*** Opening ENTRIES SHOWN ***

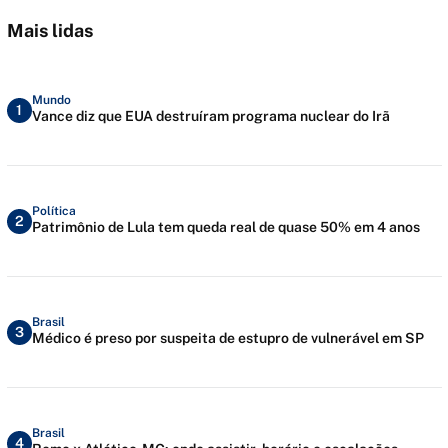
Mais lidas
Mundo
1
Vance diz que EUA destruíram programa nuclear do Irã
Política
2
Patrimônio de Lula tem queda real de quase 50% em 4 anos
Brasil
3
Médico é preso por suspeita de estupro de vulnerável em SP
Brasil
4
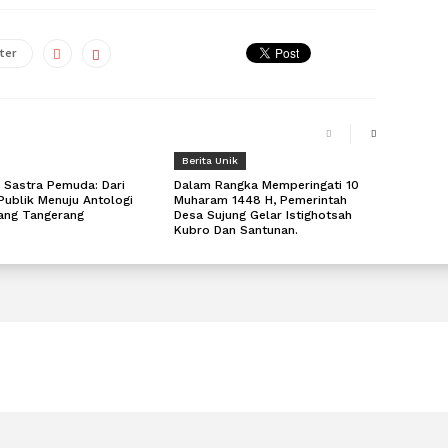
ter
Berita Unik
 Sastra Pemuda: Dari
Dalam Rangka Memperingati 10
Publik Menuju Antologi
Muharam 1448 H, Pemerintah
rang Tangerang
Desa Sujung Gelar Istighotsah
Kubro Dan Santunan.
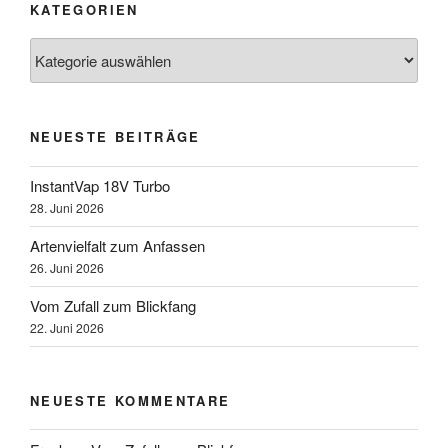
KATEGORIEN
Kategorien
NEUESTE BEITRÄGE
InstantVap 18V Turbo
28. Juni 2026
Artenvielfalt zum Anfassen
26. Juni 2026
Vom Zufall zum Blickfang
22. Juni 2026
NEUESTE KOMMENTARE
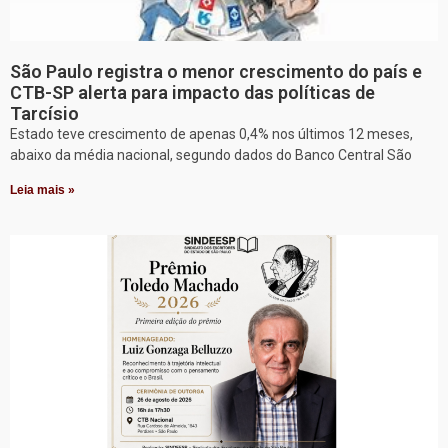
São Paulo registra o menor crescimento do país e
CTB-SP alerta para impacto das políticas de
Tarcísio
Estado teve crescimento de apenas 0,4% nos últimos 12 meses,
abaixo da média nacional, segundo dados do Banco Central São
Leia mais »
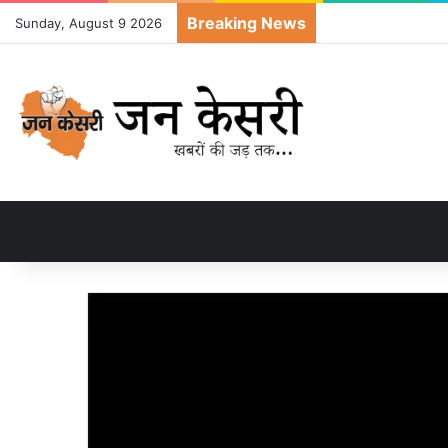
Breaking News
Sunday, August 9 2026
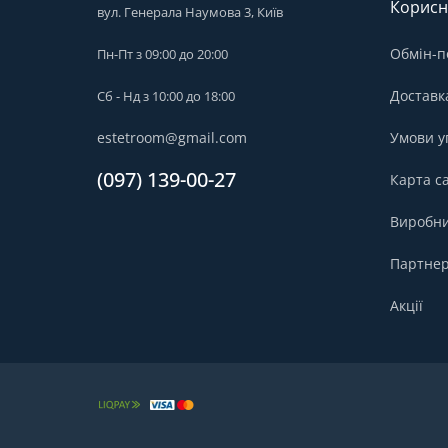
Корисн
вул. Генерала Наумова 3, Київ
Обмін-п
Пн-Пт з 09:00 до 20:00
Доставк
Сб - Нд з 10:00 до 18:00
estetroom@gmail.com
Умови у
(097) 139-00-27
Карта с
Виробн
Партнер
Акції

*** Closing ENTRIES SHOWN ***

### WHAT NEEDS TO BE DONE
Please return all of the material above exactly, minus any pictures.

### ANSWER TO THIS TASK
Mais lidas
Mundo
1
Vance diz que EUA destruíram programa nuclear do Irã
Política
2
Patrimônio de Lula tem queda real de quase 50% em 4 anos
Brasil
3
Médico é preso por suspeita de estupro de vulnerável em SP
Brasil
4
ter
Berita Unik
 Sastra Pemuda: Dari
Dalam Rangka Memperingati 10
Publik Menuju Antologi
Muharam 1448 H, Pemerintah
rang Tangerang
Desa Sujung Gelar Istighotsah
Kubro Dan Santunan.
KATEGORIEN
Kategorien
NEUESTE BEITRÄGE
InstantVap 18V Turbo
28. Juni 2026
Artenvielfalt zum Anfassen
26. Juni 2026
Vom Zufall zum Blickfang
22. Juni 2026
NEUESTE KOMMENTARE
São Paulo registra o menor crescimento do país e
CTB-SP alerta para impacto das políticas de
Tarcísio
Estado teve crescimento de apenas 0,4% nos últimos 12 meses,
abaixo da média nacional, segundo dados do Banco Central São
Leia mais »
Breaking News
Sunday, August 9 2026
Корисн
вул. Генерала Наумова 3, Київ
Обмін-п
Пн-Пт з 09:00 до 20:00
Доставк
Сб - Нд з 10:00 до 18:00
estetroom@gmail.com
Умови у
(097) 139-00-27
Карта с
Виробн
Партнер
Акції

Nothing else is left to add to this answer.